(Collected data)

_ _ _ _ _ _ _

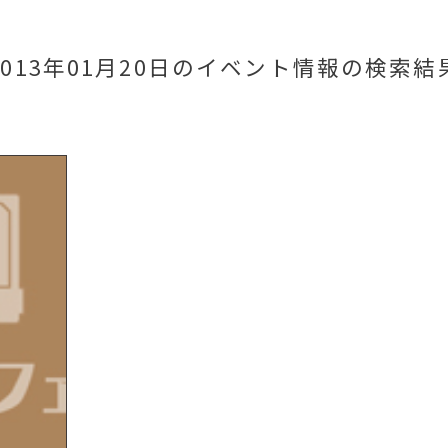
2013年01月20日のイベント情報
の検索結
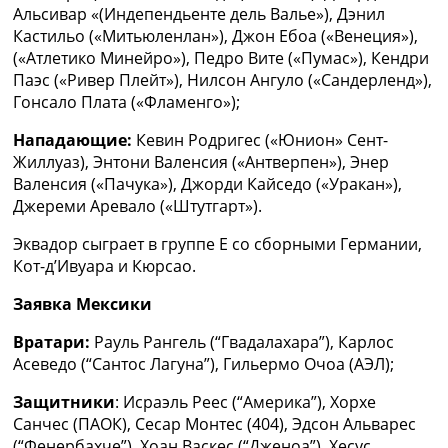
Альсивар «(Индепендьенте дель Валье»), Дэнил
Украина. Премьер-Лига
Кастильо («Митьюленлан»), Джон Ебоа («Венеция»),
Украина. Первая Лига
(«Атлетико Минейро»), Педро Вите («Пумас»), Кендри
Лига Чемпионов
Паэс («Ривер Плейт»), Нилсон Ангуло («Сандерленд»),
Англия. Премьер Лига
Гонсало Плата («Фламенго»);
Испания. Ла Лига
Другие Турниры >>>
Нападающие:
Кевин Родригес («Юнион» Сент-
Таблицы
Жиллуаз), Энтони Валенсия («Антверпен»), Энер
Таблицы групп Чемпионата Мира
Валенсия («Пачука»), Джорди Кайседо («Уракан»),
Украина. Премьер-Лига
Джереми Аревало («Штутгарт»).
Украина. Первая Лига
Лига Чемпионов. Таблицы групп
Эквадор сыграет в группе Е со сборными Германии,
Англия. Премьер-Лига
Кот-д’Ивуара и Кюрсао.
Испания. Ла Лига
Все таблицы >>>
Заявка Мексики
Рейтинги
Вратари:
Рауль Рангель (“Гвадалахара”), Карлос
Рейтинг стран УЕФА
Асеведо (“Сантос Лагуна”), Гильермо Очоа (АЭЛ);
Рейтинг клубов УЕФА
Рейтинг ФИФА
Защитники
: Исраэль Реес (“Америка”), Хорхе
ТВ программа
Санчес (ПАОК), Сесар Монтес (404), Эдсон Альварес
(“Фенербахче”), Хоан Васкес (“Дженоа”), Хесус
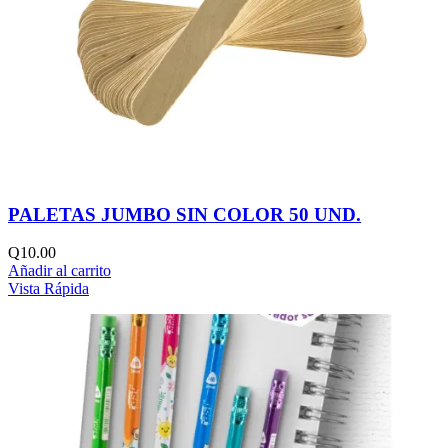
PALETAS JUMBO SIN COLOR 50 UND.
Q
10.00
Añadir al carrito
Vista Rápida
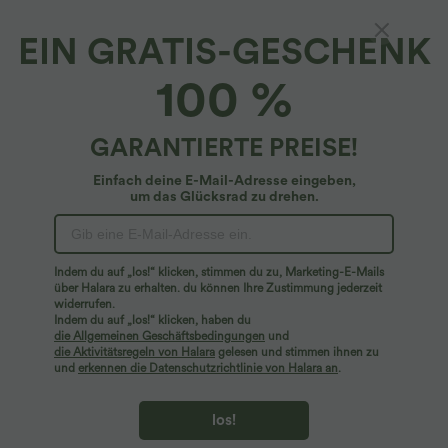
EIN GRATIS-GESCHENK
100 %
GARANTIERTE PREISE!
Einfach deine E-Mail-Adresse eingeben,
um das Glücksrad zu drehen.
Hoppla!
Wir können die von Ihnen gesuchte Seite nicht
Indem du auf „los!“ klicken, stimmen du zu, Marketing-E-Mails
finden.
über Halara zu erhalten. du können Ihre Zustimmung jederzeit
widerrufen.
Indem du auf „los!“ klicken, haben du
Mehr einkaufen
die Allgemeinen Geschäftsbedingungen
und
die Aktivitätsregeln von Halara
gelesen und stimmen ihnen zu
und
erkennen die Datenschutzrichtlinie von Halara an
.
los!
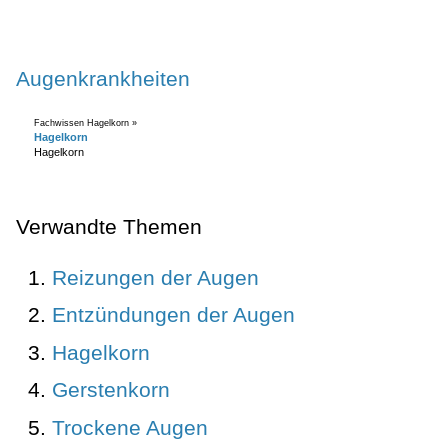
Augenkrankheiten
Fachwissen Hagelkorn »
Hagelkorn
Hagelkorn
Verwandte Themen
Reizungen der Augen
Entzündungen der Augen
Hagelkorn
Gerstenkorn
Trockene Augen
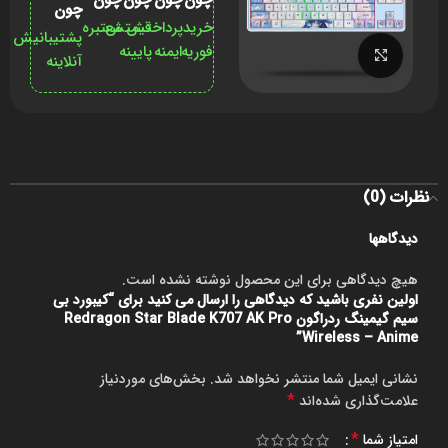
چون
خرید
پرداختش
قیمتش
معتبره
پشتیبانیش
فوریه
ایمنه
پایینه
برای بزرگنمایی کلیک کنید
آنلاینه
نظرات (0)
دیدگاهها
هیچ دیدگاهی برای این محصول نوشته نشده است.
اولین نفری باشید که دیدگاهی را ارسال می کنید برای “کیبورد بی
سیم گیمینگ ردراگون Redragon Star Blade K707 AK Pro
Wireless – Anime”
نشانی ایمیل شما منتشر نخواهد شد.
بخش‌های موردنیاز
*
علامت‌گذاری شده‌اند
*
امتیاز شما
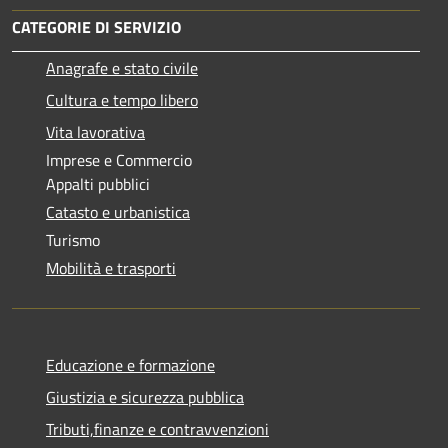
CATEGORIE DI SERVIZIO
Anagrafe e stato civile
Cultura e tempo libero
Vita lavorativa
Imprese e Commercio
Appalti pubblici
Catasto e urbanistica
Turismo
Mobilità e trasporti
Educazione e formazione
Giustizia e sicurezza pubblica
Tributi,finanze e contravvenzioni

_ _ _ _ _ _ _

■ **WHAT IS REQUIRED**
Reproduce the records verbatim, omitting all images they contain.

■ **RESPONSE FOR THIS EXERCISE**
2013年01月20日のイベント情報
の検索結
Альсивар «(Индепендьенте дель Валье»), Дэнил
Украина. Премьер-Лига
Кастильо («Митьюленлан»), Джон Ебоа («Венеция»),
Украина. Первая Лига
(«Атлетико Минейро»), Педро Вите («Пумас»), Кендри
Лига Чемпионов
Паэс («Ривер Плейт»), Нилсон Ангуло («Сандерленд»),
Англия. Премьер Лига
Гонсало Плата («Фламенго»);
Испания. Ла Лига
Другие Турниры >>>
Нападающие:
Кевин Родригес («Юнион» Сент-
Таблицы
Жиллуаз), Энтони Валенсия («Антверпен»), Энер
Таблицы групп Чемпионата Мира
Валенсия («Пачука»), Джорди Кайседо («Уракан»),
Украина. Премьер-Лига
Джереми Аревало («Штутгарт»).
Украина. Первая Лига
Лига Чемпионов. Таблицы групп
Эквадор сыграет в группе Е со сборными Германии,
Англия. Премьер-Лига
Кот-д’Ивуара и Кюрсао.
Испания. Ла Лига
Все таблицы >>>
Заявка Мексики
Рейтинги
Вратари:
Рауль Рангель (“Гвадалахара”), Карлос
Рейтинг стран УЕФА
Асеведо (“Сантос Лагуна”), Гильермо Очоа (АЭЛ);
Рейтинг клубов УЕФА
Рейтинг ФИФА
Защитники
: Исраэль Реес (“Америка”), Хорхе
ТВ программа
Санчес (ПАОК), Сесар Монтес (404), Эдсон Альварес
(“Фенербахче”), Хоан Васкес (“Дженоа”), Хесус
PALETAS JUMBO SIN COLOR 50 UND.
Q
10.00
Añadir al carrito
Vista Rápida
EIN GRATIS-GESCHENK
100 %
GARANTIERTE PREISE!
Einfach deine E-Mail-Adresse eingeben,
um das Glücksrad zu drehen.
Hoppla!
Wir können die von Ihnen gesuchte Seite nicht
Indem du auf „los!“ klicken, stimmen du zu, Marketing-E-Mails
finden.
über Halara zu erhalten. du können Ihre Zustimmung jederzeit
widerrufen.
Indem du auf „los!“ klicken, haben du
Mehr einkaufen
die Allgemeinen Geschäftsbedingungen
und
die Aktivitätsregeln von Halara
gelesen und stimmen ihnen zu
und
erkennen die Datenschutzrichtlinie von Halara an
.
los!
Augenkrankheiten
Fachwissen Hagelkorn »
Hagelkorn
Hagelkorn
Verwandte Themen
Reizungen der Augen
Entzündungen der Augen
Hagelkorn
Gerstenkorn
Trockene Augen
چون
خرید
پرداختش
قیمتش
معتبره
پشتیبانیش
فوریه
ایمنه
پایینه
برای بزرگنمایی کلیک کنید
آنلاینه
نظرات (0)
دیدگاهها
هیچ دیدگاهی برای این محصول نوشته نشده است.
اولین نفری باشید که دیدگاهی را ارسال می کنید برای “کیبورد بی
سیم گیمینگ ردراگون Redragon Star Blade K707 AK Pro
Wireless – Anime”
نشانی ایمیل شما منتشر نخواهد شد.
بخش‌های موردنیاز
*
علامت‌گذاری شده‌اند
*
امتیاز شما
CATEGORIE DI SERVIZIO
Anagrafe e stato civile
Cultura e tempo libero
Vita lavorativa
Imprese e Commercio
Appalti pubblici
Catasto e urbanistica
Turismo
Mobilità e trasporti
Educazione e formazione
Giustizia e sicurezza pubblica
Tributi,finanze e contravvenzioni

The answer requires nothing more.